McLean's makeover

By Monty Tayloe

 

“What's the plan for Main Street of McLean?” ask some colorful posters that have started to show up all over McLean.

The question and the posters come from the McLean Planning Committee, which will hold two public forums at the start of April in the McLean Community Center to get citizen input on revamping the comprehensive plan for McLean.

"It'll be an open forum for people to get together and talk about what they want to see for the downtown area," said the committee's Doug Potts.

Ten years ago, what people wanted was a walkable downtown with mixed-use retail and attractive landscaping. That was when the last meetings to consider McLean's comprehensive plan were held, and the current comprehensive plan reflects those desires.

The 1997 “comprehensive vision” plan earmarked the area around the Giant supermarket and the Old Firehouse Teen Center as the location for the proposed main street, which would include wide sidewalks, a mix of retail and restaurants, and a plaza-style gathering area.

A decade later, little of this plan has come to fruition. Potts and others active in the McLean civic arena blame the inertia on a lack of cooperation among landowners in McLean's central business district.

“Before, there were disparate landowners, and we couldn't make this happen” said Dranesville District Supervisor John Foust (D). “Now there's a lot of optimism.”

The reason for Foust's optimism is that several of McLean's central parcels have been consolidated under the ownership of a single individual, McLean local Dan Montgomery. Montgomery is president of the massive construction firm Clark Construction, and over the past year he has reached agreements to either purchase or represent the owners of several parcels in central McLean. According to Montgomery, the purpose of these business deals was to make McLean's revitalization happen.

"Stu [Mendelsohn] came to me and asked if I would help in getting landowners in the revitalization area to participate," Montgomery said.

According to Montgomery, the plan is to gradually redevelop these parcels to realize the Main Street concept for McLean.

“We want the community to decide what's going to be downtown," Montgomery told The Times last year.

First, however, it needs to be established what that vision is.
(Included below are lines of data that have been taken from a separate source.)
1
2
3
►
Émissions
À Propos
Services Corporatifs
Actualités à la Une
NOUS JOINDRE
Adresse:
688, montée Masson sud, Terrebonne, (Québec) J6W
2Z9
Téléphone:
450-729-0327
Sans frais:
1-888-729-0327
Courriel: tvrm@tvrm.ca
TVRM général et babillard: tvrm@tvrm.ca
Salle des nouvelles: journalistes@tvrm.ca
At the MPC forums, attendees will get the chance to talk about the kinds of things they would and wouldn't like to see in a downtown McLean. The planning committee will take that feedback and work with Montgomery to draft a new comprehensive plan.

The committee, comprising McLean citizens and local business owners, strongly favors a mixed-use Main Street concept and believes that somewhat higher development densities in downtown McLean are necessary to make that work.

While Montgomery has declined to comment on his preference for the area, his close work with the MPC seems to indicate that he agrees. Higher densities are likely to mean higher profits for Montgomery as the principal land owner.

Still, Foust says that the public's wishes will direct the process.

“I am the guarantor of the public's voice in this,” Foust said.